The appealing protagonist of the final story, set in the present, is Christine (Anne Heche), who’s having an illicit affair with her married architecture professor (Craig T. Nelson). When she gets pregnant by him, he gives her the money for an abortion, but her roommate Patti (Jada Pinkett), who’s morally opposed to the very idea of abortion, tries to discourage her. The bloody (in more senses than one) climax takes place at a family planning clinic run by a trio of sympathetic women, the mature Dr. Beth Thompson (Cher), bright clinic escort Frances (Lindsay Crouse) and sensitive counselor Marcia (Diana Scarwid).

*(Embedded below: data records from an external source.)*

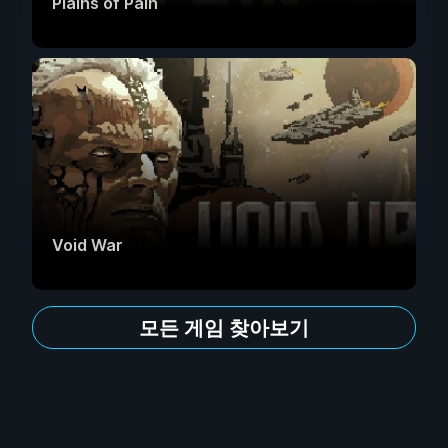
Plains of Pain
Void War
모든 게임 찾아보기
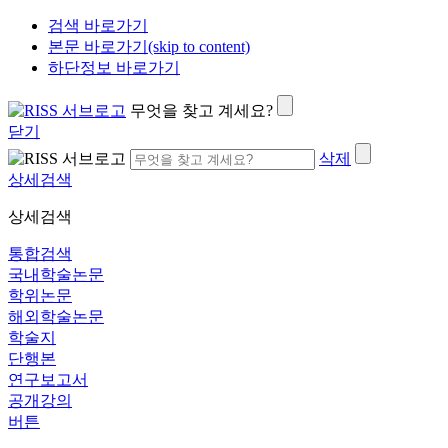
검색 바로가기
본문 바로가기(skip to content)
하단정보 바로가기
무엇을 찾고 계세요?
닫기
삭제
상세검색
상세검색
통합검색
국내학술논문
학위논문
해외학술논문
학술지
단행본
연구보고서
공개강의
버튼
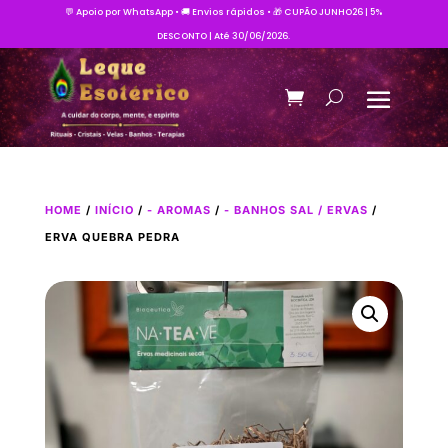
💬 Apoio por WhatsApp • 🚚 Envios rápidos • 🎁 CUPÃO JUNHO26 | 5%
DESCONTO | Até 30/06/2026.
HOME
/
INÍCIO
/
- AROMAS
/
- BANHOS SAL / ERVAS
/
ERVA QUEBRA PEDRA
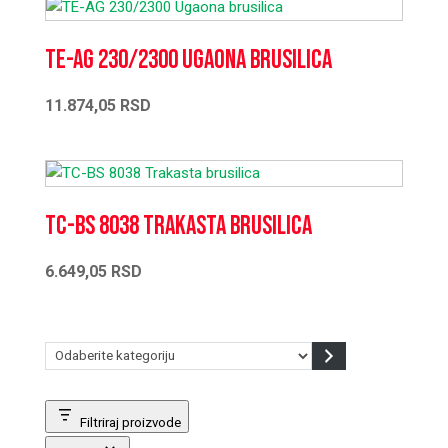
TE-AG 230/2300 Ugaona brusilica
11.874,05
RSD
TC-BS 8038 Trakasta brusilica
6.649,05
RSD
Odaberite
kategoriju
Filtriraj proizvode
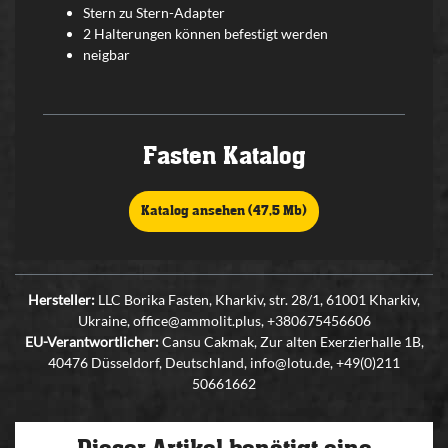
Stern zu Stern-Adapter
2 Halterungen können befestigt werden
neigbar
Fasten Katalog
Katalog ansehen (47,5 Mb)
Hersteller:
LLC Borika Fasten, Kharkiv, str. 28/1, 61001 Kharkiv,
Ukraine, office@ammolit.plus, +380675456606
EU-Verantwortlicher:
Cansu Cakmak, Zur alten Exerzierhalle 1B,
40476 Düsseldorf, Deutschland, info@lotu.de, +49(0)211
50661662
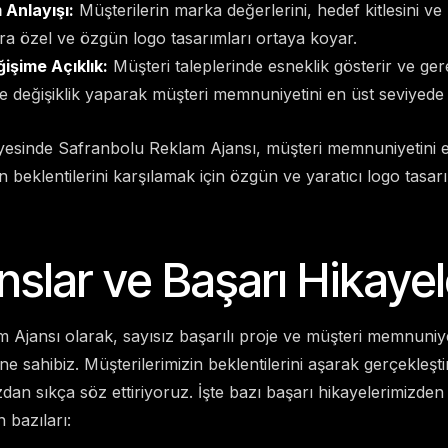
Anlayışı:
Müşterilerin marka değerlerini, hedef kitlesini ve 
ra özel ve özgün logo tasarımları ortaya koyar.
işime Açıklık:
Müşteri taleplerinde esneklik gösterir ve ge
e değişiklik yaparak müşteri memnuniyetini en üst seviyede 
yesinde Safranbolu Reklam Ajansı, müşteri memnuniyetini e
n beklentilerini karşılamak için özgün ve yaratıcı logo tasarı
nslar ve Başarı Hikayel
Ajansı olarak, sayısız başarılı proje ve müşteri memnuniye
e sahibiz. Müşterilerimizin beklentilerini aşarak gerçekleşti
zdan sıkça söz ettiriyoruz. İşte bazı başarı hikayelerimizden
 bazıları:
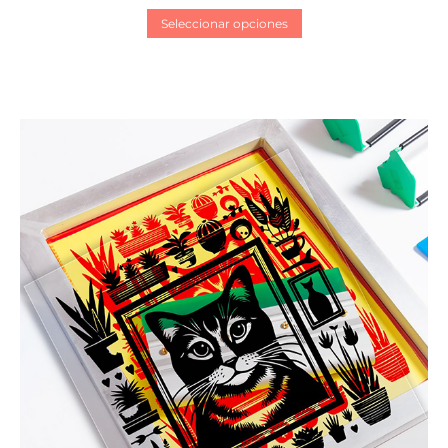
Seleccionar opciones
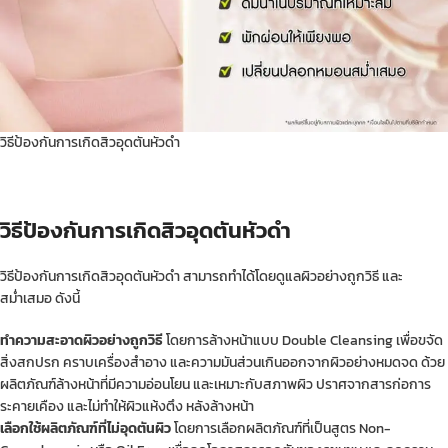
วิธีป้องกันการเกิดสิวอุดตันหัวดำ
วิธีป้องกันการเกิดสิวอุดตันหัวดำ
วิธีป้องกันการเกิดสิวอุดตันหัวดำ สามารถทำได้โดยดูแลผิวอย่างถูกวิธี และ
สม่ำเสมอ ดังนี้
ทำความสะอาดผิวอย่างถูกวิธี
โดยการล้างหน้าแบบ Double Cleansing เพื่อขจัด
สิ่งสกปรก คราบเครื่องสำอาง และความมันส่วนเกินออกจากผิวอย่างหมดจด ด้วย
ผลิตภัณฑ์ล้างหน้าที่มีความอ่อนโยน และเหมาะกับสภาพผิว ปราศจากสารก่อการ
ระคายเคือง และไม่ทำให้ผิวแห้งตึง หลังล้างหน้า
เลือกใช้ผลิตภัณฑ์ที่ไม่อุดตันผิว
โดยการเลือกผลิตภัณฑ์ที่เป็นสูตร Non-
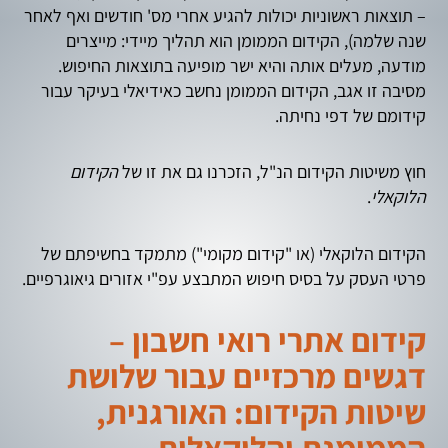
– תוצאות ראשוניות יכולות להגיע אחרי מס' חודשים ואף לאחר
שנה שלמה), הקידום הממומן הוא תהליך מיידי: מייצרים
מודעה, מעלים אותה והיא ישר מופיעה בתוצאות החיפוש.
מסיבה זו אגב, הקידום הממומן נחשב כאידיאלי בעיקר עבור
קידומם של דפי נחיתה.
חוץ משיטות הקידום הנ"ל, הזכרנו גם את זו של
הקידום
הלוקאלי
.
הקידום הלוקאלי (או "קידום מקומי") מתמקד בחשיפתם של
פרטי העסק על בסיס חיפוש המתבצע עפ"י אזורים גיאוגרפיים.
קידום אתרי רואי חשבון –
דגשים מרכזיים עבור שלושת
שיטות הקידום: האורגנית,
הממומנת והלוקאלית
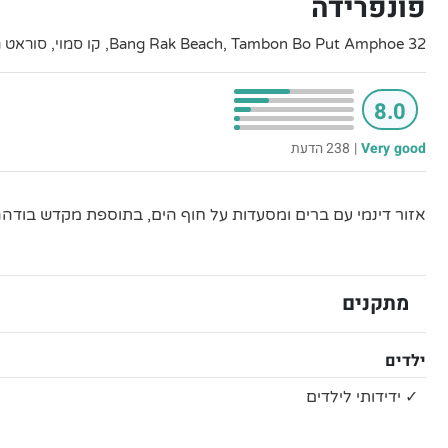
פונפרידה
32 Bang Rak Beach, Tambon Bo Put Amphoe, קו סמוי, סוראט תאני
8.0
Very good
|
238 הדעת
אזור דינמי עם ברים ומסעדות על חוף הים, בתוספת מקדש בודהה 
מתקנים
ילדים
✓ ידידותי לילדים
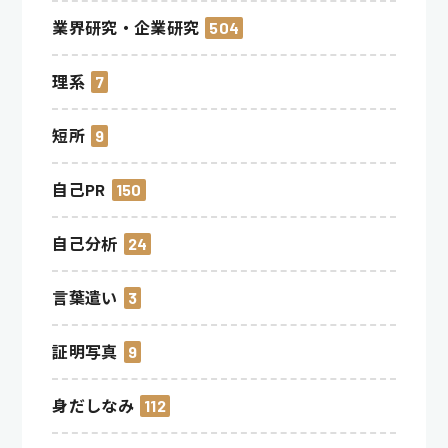
業界研究・企業研究
504
理系
7
短所
9
自己PR
150
自己分析
24
言葉遣い
3
証明写真
9
身だしなみ
112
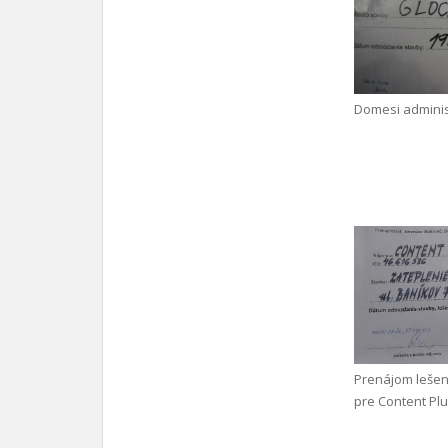
Domesi adminis
Prenájom leše
pre Content Plus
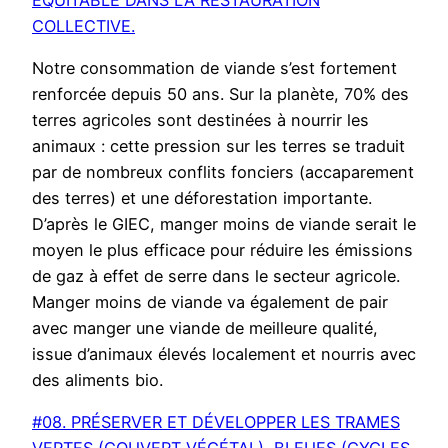
COLLECTIVE.
Notre consommation de viande s’est fortement
renforcée depuis 50 ans. Sur la planète, 70% des
terres agricoles sont destinées à nourrir les
animaux : cette pression sur les terres se traduit
par de nombreux conflits fonciers (accaparement
des terres) et une déforestation importante.
D’après le GIEC, manger moins de viande serait le
moyen le plus efficace pour réduire les émissions
de gaz à effet de serre dans le secteur agricole.
Manger moins de viande va également de pair
avec manger une viande de meilleure qualité,
issue d’animaux élevés localement et nourris avec
des aliments bio.
#08. PRÉSERVER ET DÉVELOPPER LES TRAMES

Beginning with the bombastic, unsubtle title, everything in the anthology is too schematic and pedagogic, more befitting a lecture than a telepic. Moore and co-producer Suzanne Todd should be commended for choosing a problematic, socially relevant issue, but its treatment here is disappointing, particularly the insistent moralizing. Ultimately, these stories are more about women’s freedom of choice than about abortion per se but who in 1996 will disagree with the stories’ premise that women need to exercise greater control over their lives?
Not surprisingly, two of the stories end tragically, and the final, contempo segment is the most violent, which may be an accurate reflection of the zeitgeist.
All three episodes are more sensitively staged than scripted, and Cher shows promise as a good director of actors. The cast is terrific, and the opportunity to watch two dozen of the most interesting actresses in American cinema is rewarding in its own right.
Tech credits in most departments, particularly lensing (by Ellen Kuras, Bobby Bukowski and John Stanier, respectively) are serviceable, though Cliff Eidelman’s insistent score is used too simplistically to create the “right” emotional reactions.